Mike Gillis took the witness stand Thursday and for 45 minutes was grilled about the playoff failure of the Vancouver Canucks, his culpability and when he might get around to firing coach Alain Vigneault.

It may have been the easiest day of his summer.

The Canucks general manager acknowledged at his year-end news conference that the team has fallen behind the National Hockey League curve toward bigger, grittier, defence-oriented teams.

"From my perspective ... it’s been a terrible season for us," Gillis said. "We’re going to have to reinvent ourselves and do things differently in order to be successful.
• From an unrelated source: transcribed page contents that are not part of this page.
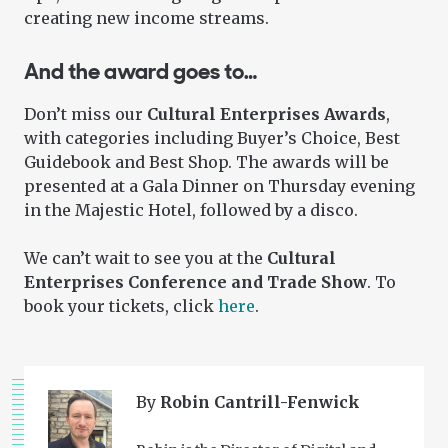
creating new income streams.
And the award goes to…
Don’t miss our
Cultural Enterprises Awards
,
with categories including Buyer’s Choice, Best
Guidebook and Best Shop. The awards will be
presented at a Gala Dinner on Thursday evening
in the Majestic Hotel, followed by a disco.
We can’t wait to see you at the
Cultural
Enterprises Conference and Trade Show
. To
book your tickets, click
here
.
By
Robin Cantrill-Fenwick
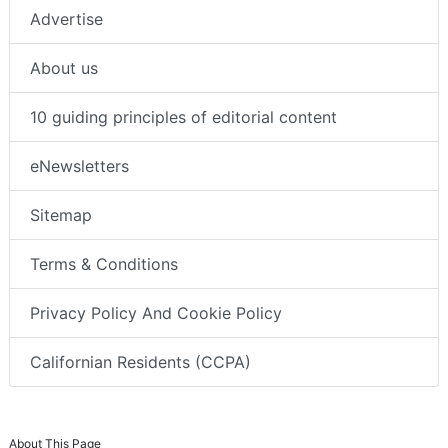
Advertise
About us
10 guiding principles of editorial content
eNewsletters
Sitemap
Terms & Conditions
Privacy Policy And Cookie Policy
Californian Residents (CCPA)
About This Page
The macro look at this team is that changes have to be made."

Amen.

The Canucks’ need for more size and grit, particularly among the top three forward lines, was evident when they lost the Stanley Cup Final to the Boston Bruins two years ago.

It was reinforced by first-round playoff exits this season and last to the San Jose Sharks and Los Angeles Kings.

When officiating standards abruptly and inexplicably slackened halfway through last season, smaller, skilled, puck-possession teams like the Canucks became endangered.

So, Gillis’s declaration that the Canucks will adapt to the changing NHL landscape was excellent news.

The obvious question was: What took Gillis so long? The more important one is: How exactly will he achieve this "reset?"

For all the discussion about windows closing and eras ending for the Canucks, the reality is the team has eight core players who possess no-trade clauses and another three who will get them on July 1 when contract extensions kick in.

With the salary cap making a one-off bungee dive next season to $64.3 million from $70.2 million and already some bad contracts on the Canucks’ books, it is going to be extremely difficult for Gillis to orchestrate major lineup changes.

He said he expects to finally trade backup goalie Roberto Luongo ($5.33-million cap hit) this summer, but would not speculate on potential buyouts for spare defenceman Keith Ballard ($4.2 million) and balky winger David Booth ($4.25 million).

Fortunately, the Canucks’ best players are still young enough to challenge for a Stanley Cup. But they need help and Gillis is severely hindered by NTCs and economics in what he can do.

The core of the team probably is not changing. The Canucks will still be led by Daniel and Henrik Sedin, Ryan Kesler and Alex Burrows, Dan Hamhuis, Kevin Bieksa and Jason Garrison on defence, and Cory Schneider in net.

Unless Gillis can work in a straitjacket, there’s no reason to think next season will end any better than this one.

"We don’t have the luxury of having picked first overall in the last 10 years," Gillis said. "We have to use the players we have, the core group that we have, and we have to build around them. There will come a point where that core group is going to be dismantled or will no longer play, but it’s not today.

"When I took this job, we decided on a style of play that resulted in great success. And clearly, the landscape has changed and we have to address those changes. We don’t have a choice. It’s not something I necessarily agree with. But that’s what we face, and that’s what you have to do.

"We have to make the changes and adjustments necessary to compete for a Stanley Cup. It’s my intention to do it and recognize what’s going on and make sure we have a team that’s better equipped."

It was understandable that Gillis was wary of changing much when the Canucks had two chances to win one game for the Stanley Cup only 23 months ago.

But why was there so few adjustments after last season’s first-round ejection? And why did nothing change this year? When the Canucks needed size for the playoffs, Gillis acquired 5-8 centre Derek Roy, who looked a lot smaller than that against the Sharks.

"It was a messed-up year from top to bottom," Gillis said of the lockout-shortened season. "Our ability to do things in this messed up season was really limited and hindered by a lot of factors.

"We tried to get things done. But for various reasons, it wasn’t to our satisfaction and we need to do better."

Gillis said the internal review of all operations and personnel will be based on what has happened the last two seasons and, especially, in the playoffs. That may as well have been code for: "I’m firing Vigneault."